A lonely British journalist outs herself as a friend to the Jews

Julie Burchill, watch out. There is a rival for your title of 'Most Philosemitic British Journalist' (actually, until a couple of days ago I thought her title was 'Only Philosemitic British Journalist', but read on).

In the Saturday Times, Anna Blundy revealed that she has "often fantasised that I will discover some obscure piece of Jewish ancestry and, miraculously, will officially belong".

I couldn’t seem more shiksa if I tried — which means, of course, that Jewish men love me. I had another glowing moment when, at a casual Friday-night dinner, someone half-accidentally, but with a smile, addressed the woman’s prayer to me. I add to my goyish allure by sometimes wearing a sapphire and diamond crucifix.

Anyway, I have just spent the week in a ski resort in the French Alps where my children were doing a music course. It is a strange place in summer, chairlifts creaking idly in the wind over meadows, the wide pistes a dull brown. Surreally, Alpe d’Huez is an Orthodox Jewish summer resort, almost entirely populated by the seriously religious — women in wigs and floor-length skirts, men in the full regalia with ringlets and beards, strings round their waists. I caught some of the dangerously rebellious teenagers taking their hats off and smoking down by the go-karting track. They chatted to me in English and stroked my dog, arguing with the go-kart man that their little brother was old enough to drive too (he wasn’t).

By sheer coincidence I had been asked to be mildly kosher (no pork or shellfish) for the week. The lady who runs the children’s strings course had let us stay in her flat and I scoured the supermarket for items I might usually buy but that might secretly contain forbidden ingredients. I loved doing it — partly because it plays to my being-Jewish fantasy and partly because we have so much pork in Italy that I’ve eaten a lifetime’s worth. I don’t mean to sound flippant. I do understand that being Jewish has marked downsides, even apart from the obvious. My dearest ex-boyfriend was telling a story recently about someone writing “Yiddo” next to his name on an exam results list at prep school. He couldn’t rub it out so wrote “Yiddo” next to the names of the other Jews in his class.

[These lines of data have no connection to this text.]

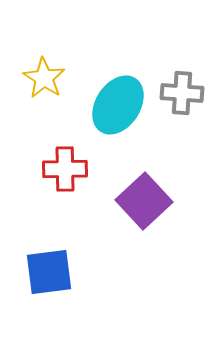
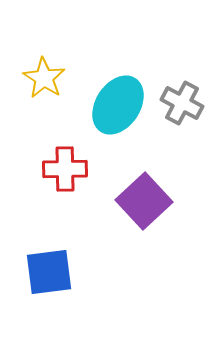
gray cross: moved 10 px down; rotated 24 degrees clockwise
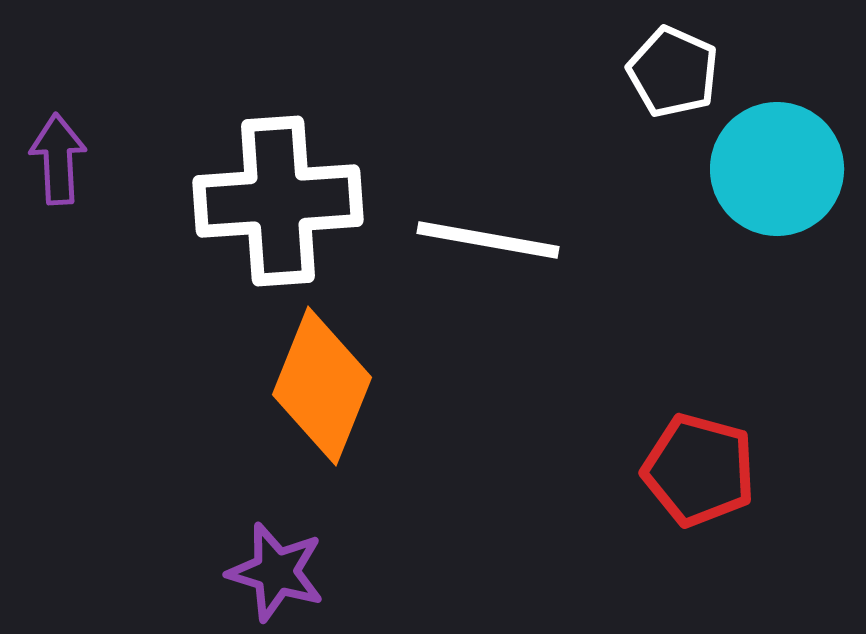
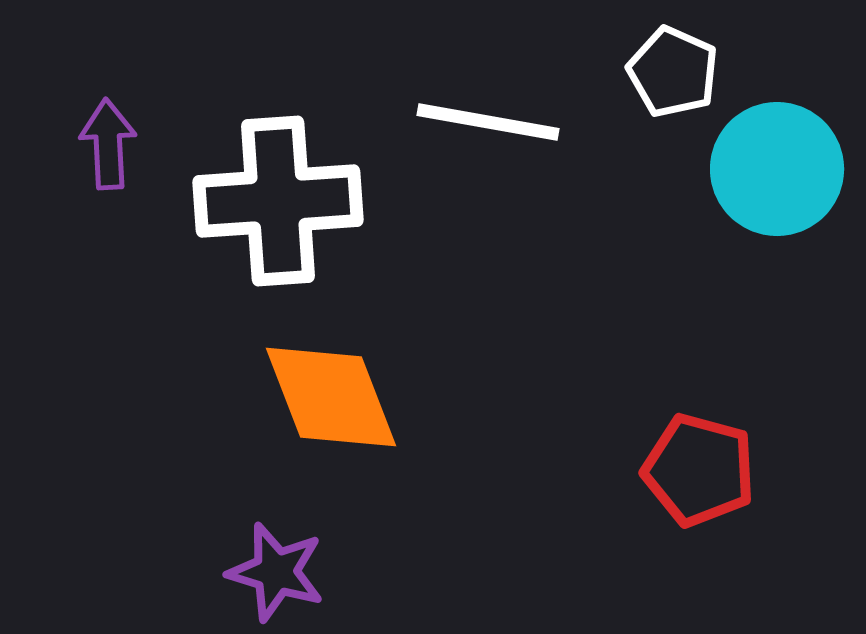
purple arrow: moved 50 px right, 15 px up
white line: moved 118 px up
orange diamond: moved 9 px right, 11 px down; rotated 43 degrees counterclockwise
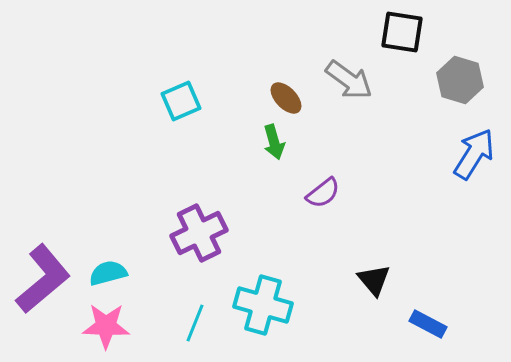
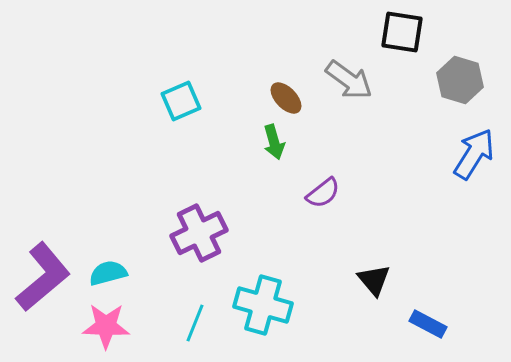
purple L-shape: moved 2 px up
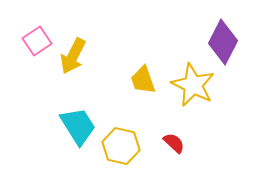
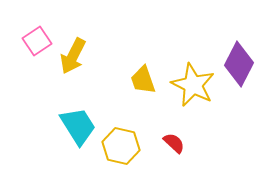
purple diamond: moved 16 px right, 22 px down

When I took my ache of Holocaust grief to a rabbi in St John’s Wood he told me to cope with it by making the people close to me happy and safe. I took this seriously.

But, quietly, I had hoped he might try to convert me, even though I know that feeling like an outsider does not, sadly, mean that I can belong with other outsiders. It would be nice to stick together with someone, but an only child knows deep down that groups and camaraderie are not for her. So I walked the dog under the clanging lifts and smiled at the families who seemed to look at me and wonder what it must be like to be so alone.

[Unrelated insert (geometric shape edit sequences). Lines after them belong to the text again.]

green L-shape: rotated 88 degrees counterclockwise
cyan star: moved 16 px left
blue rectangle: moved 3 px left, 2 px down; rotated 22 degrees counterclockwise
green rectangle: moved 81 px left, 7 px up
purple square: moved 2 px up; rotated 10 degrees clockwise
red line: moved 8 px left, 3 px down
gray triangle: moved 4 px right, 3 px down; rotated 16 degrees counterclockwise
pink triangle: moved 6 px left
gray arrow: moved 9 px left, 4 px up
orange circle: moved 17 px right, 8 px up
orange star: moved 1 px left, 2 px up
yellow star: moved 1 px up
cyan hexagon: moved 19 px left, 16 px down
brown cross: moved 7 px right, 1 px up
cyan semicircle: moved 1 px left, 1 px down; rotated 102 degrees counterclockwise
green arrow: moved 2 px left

The thing is, Anna, once you've outed yourself as a friend of the Jews, you are never going to be alone again - ever. Our friends are so few and far between nowdays that, converted or not, you are now one of us. Prepare for an onslaught of invitations from Jewish women's groups and Zionist organisations, and letters from grateful Jewish pensioners. Your High-Holy Day synagogue tickets are probably already in the mail.